For environments that need consistent control, drift detection should run automatically. Many teams set up scheduled pipelines that run terraform plan or equivalent commands on a regular basis. When drift is detected, the pipeline sends a notification to the team.

Some tools have this built in. Terraform Cloud and Atlantis both offer automated drift detection. Pulumi has similar capabilities. But even without these tools, you can set up a simple cron job or scheduled CI pipeline that runs your infrastructure validation and alerts when things don't match.

Automated detection is especially important for production environments. Drift in production doesn't wait for your weekly check. It affects users immediately.

What To Do When You Find Drift

Detection is only half the problem. Once you know drift exists, you need to decide what to do about it. You have two main options:

The following flowchart summarizes the two main paths for handling drift:

flowchart TD A[Drift Detected] --> B{Was the change intentional?} B -->|No| C[Reconcile to code] B -->|Yes| D{Should it become the new standard?} D -->|No| C D -->|Yes| E[Update state to match reality] C --> F[Run apply to restore desired state] E --> G[Import resource & update code] F --> H[Verify no remaining drift] G --> H H --> I[Document the change]

Option 1: Reconcile back to your code. Run your configuration again to bring the infrastructure back to the desired state. This is the safest choice for production environments. It reinforces that your code is the source of truth, and manual changes won't persist.

Option 2: Update your state to match reality. Import the current infrastructure into your state, then update your code to match. This makes sense when the manual change was intentional and should become the new standard. But be careful: accepting drift into your state means you're accepting that infrastructure can be changed outside your defined process.

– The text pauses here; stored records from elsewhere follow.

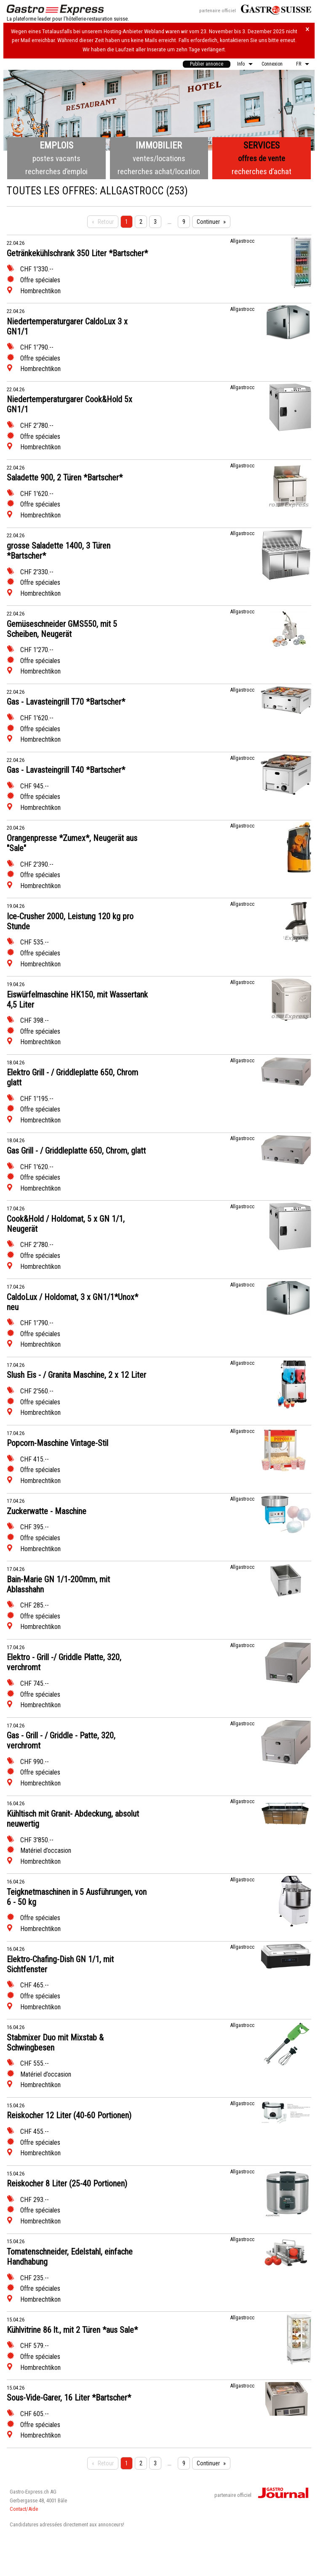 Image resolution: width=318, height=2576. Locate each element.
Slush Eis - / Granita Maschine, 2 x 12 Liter (76, 1375)
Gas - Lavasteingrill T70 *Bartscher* (66, 702)
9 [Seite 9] (183, 221)
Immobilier (159, 145)
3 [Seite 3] (155, 221)
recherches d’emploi (56, 171)
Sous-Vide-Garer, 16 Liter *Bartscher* (69, 2398)
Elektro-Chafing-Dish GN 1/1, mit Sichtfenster (60, 1964)
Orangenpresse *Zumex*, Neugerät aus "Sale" (72, 843)
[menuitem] (206, 64)
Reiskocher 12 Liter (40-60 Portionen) (69, 2115)
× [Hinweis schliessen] (307, 29)
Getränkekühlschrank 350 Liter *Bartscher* (77, 253)
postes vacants (56, 158)
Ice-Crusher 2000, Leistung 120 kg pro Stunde (70, 921)
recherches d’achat (261, 171)
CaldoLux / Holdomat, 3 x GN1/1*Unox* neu (72, 1302)
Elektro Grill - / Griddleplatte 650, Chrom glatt (72, 1077)
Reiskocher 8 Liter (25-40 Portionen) (67, 2183)
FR (298, 64)
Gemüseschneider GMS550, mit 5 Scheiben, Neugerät (62, 629)
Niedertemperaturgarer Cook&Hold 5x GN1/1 (69, 404)
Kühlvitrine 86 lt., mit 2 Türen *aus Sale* (72, 2330)
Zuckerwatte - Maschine (46, 1511)
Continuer (208, 221)
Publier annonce (206, 64)
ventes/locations (159, 158)
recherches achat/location (159, 171)
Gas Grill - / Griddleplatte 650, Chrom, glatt (76, 1151)
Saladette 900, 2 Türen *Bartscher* (65, 477)
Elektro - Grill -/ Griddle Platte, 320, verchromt (64, 1662)
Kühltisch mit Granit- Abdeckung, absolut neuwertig (73, 1819)
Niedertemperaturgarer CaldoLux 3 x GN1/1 (67, 326)
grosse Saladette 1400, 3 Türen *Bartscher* (58, 551)
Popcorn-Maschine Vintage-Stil (57, 1443)
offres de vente (261, 158)
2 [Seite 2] (140, 221)
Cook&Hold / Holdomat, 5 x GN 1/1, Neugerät (66, 1224)
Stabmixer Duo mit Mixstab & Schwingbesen (55, 2042)
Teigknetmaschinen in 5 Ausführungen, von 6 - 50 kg (77, 1897)
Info (241, 64)
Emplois (56, 145)
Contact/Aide (24, 2509)
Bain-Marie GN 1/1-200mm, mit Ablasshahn (58, 1584)
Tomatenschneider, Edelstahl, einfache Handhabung (70, 2257)
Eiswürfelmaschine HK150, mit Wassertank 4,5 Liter (77, 1000)
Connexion (272, 64)
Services (261, 145)
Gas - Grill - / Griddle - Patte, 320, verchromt (61, 1740)
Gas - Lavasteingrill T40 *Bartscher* (66, 770) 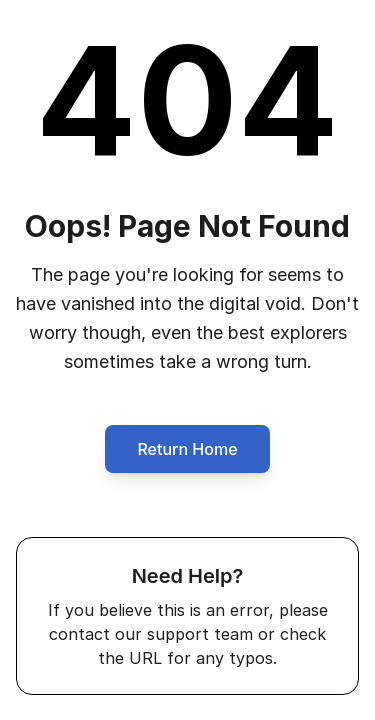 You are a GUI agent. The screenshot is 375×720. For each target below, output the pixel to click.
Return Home (187, 449)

Most mature teams choose option one for production. They reconcile the infrastructure back to the desired state. This practice is called reconciliation, and it's the core idea behind tools like Kubernetes operators and GitOps workflows. The system continuously checks that reality matches the desired state, and automatically corrects any drift it finds.

Building a Drift Detection Practice

If you're setting up drift detection for the first time, start simple. Run a scheduled plan against your most critical environments. Send the results to a chat channel where the team can see them. Make drift visible before you try to automate the response.

Once the team is used to seeing drift notifications, start automating the response for non-production environments. Let the pipeline automatically reconcile staging and development environments. For production, keep the human in the loop until you're confident in your automation.

And always keep this in mind: drift detection is not just about catching mistakes. It's about maintaining trust in your infrastructure as code. When your team knows that state is accurate, they can make changes with confidence. When they don't, everything slows down.

Practical Checklist

  • Run terraform plan or equivalent on a schedule for production environments
  • Send drift notifications to a team channel
  • Define a clear policy: reconcile to code or update state
  • Automate reconciliation for non-production environments first
  • Document how to handle intentional manual changes
  • Review drift patterns monthly to identify process gaps

The Takeaway

Drift is not a failure of your tools. It's a signal that your process has a gap. Someone needed to make a change, and the defined process didn't work for them. Maybe it was too slow. Maybe they didn't have access. Maybe they didn't know the process existed.

When you find drift, don't just fix the infrastructure. Fix the process that allowed the drift to happen. Make it easier for people to make changes through the right path than around it. That's how you build a system that stays consistent without constant vigilance.